Lately thoughts of my dad have been coming up.  He died in 2008 with colon cancer.  It wasn't an easy thing to deal with, and the grieving process seems to be slow.

When my grandma died in March, I was struck with this overwhelming feeling of loss.  Not just her death, but all the ones that had preceded it.  Grandparents, my dad, great aunts and uncles...  a whole generation, gone, and my dad was the first of the next.  And I thought about how I wished I could talk to dad, and just have that fatherly voice in my life.   To be able to connect with him and hear his thoughts on things.

Remember I said I was in burnout the last time I blogged?  Well, I am pulling out of it.  I took some time and worked through a little book called Make It Happen by Lara Casey.  I'll blog more about that later - it's enough now to say, her questions kept bringing up some interesting answers for me, and my dad kept coming to mind.
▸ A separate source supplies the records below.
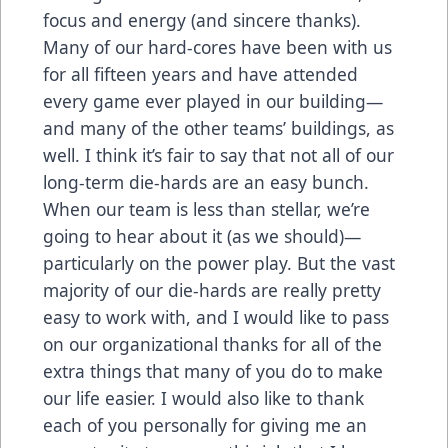
focus and energy (and sincere thanks).
Many of our hard-cores have been with us
for all fifteen years and have attended
every game ever played in our building—
and many of the other teams’ buildings, as
well. I think it’s fair to say that not all of our
long-term die-hards are an easy bunch.
When our team is less than stellar, we’re
going to hear about it (as we should)—
particularly on the power play. But the vast
majority of our die-hards are really pretty
easy to work with, and I would like to pass
on our organizational thanks for all of the
extra things that many of you do to make
our life easier. I would also like to thank
each of you personally for giving me an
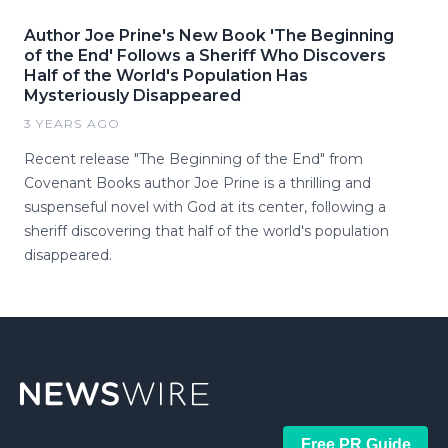
Author Joe Prine's New Book 'The Beginning
of the End' Follows a Sheriff Who Discovers
Half of the World's Population Has
Mysteriously Disappeared
3 YEARS AGO
Recent release "The Beginning of the End" from
Covenant Books author Joe Prine is a thrilling and
suspenseful novel with God at its center, following a
sheriff discovering that half of the world's population
disappeared.
Free PR Guide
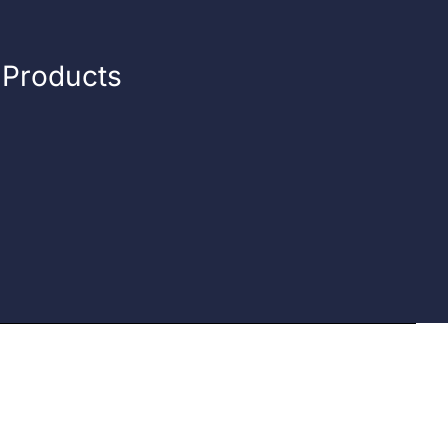
n Products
Last night at 2:30 AM I'm laying in bed next to my husband with my eyes wide open, and this memory came flooding back:   I was between 17 and 19, and we were driving on the FM 1097 bridge over Lake Conroe in Texas.  He was telling me about how he had struggled with picking a job.  There were two on the table, and both had merit.  He couldn't choose which was best for his family.  And then he said, "I was passing over this bridge when it hit me.  God didn't care which one I chose.  Either one would be fine."
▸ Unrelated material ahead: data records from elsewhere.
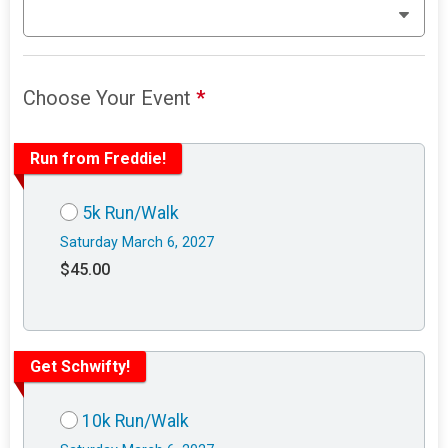
Choose Your Event
*
Run from Freddie!
5k Run/Walk
Saturday March 6, 2027
$45.00
Get Schwifty!
10k Run/Walk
At the time I thought maybe he was wrong.  After all, we know that God cares very much about every facet of our lives.  But as I lay there in bed, it hit me that God didn't care because either would do the job, and my dad would have been happy with either one.  He just had to pick.  And that's what I needed to do - just pick and move forward.  God can work with whatever decision I made...  I just need to pick something.

And then it occured to me how odd that conversation had seemed back then, and how odd it was I would remember it now.  Only not so odd, when you think that God knew my father would die before he could share this with me when I needed it, so the Spirit prompted my dad share it with me then, and the Spirit had opened my mind and heart long enough so that thirty years later when I needed that fatherly advice, I would have it.  The maturity to understand in the moment wasn't needed - it was there when I was ready for it.

Take heart, and keep sharing with your kids - they're listening, and someday, maybe when we're gone, they'll be grateful with new understanding.  ♥  Grateful to both my Heavenly Father and my earthly father for pulling me out of this one.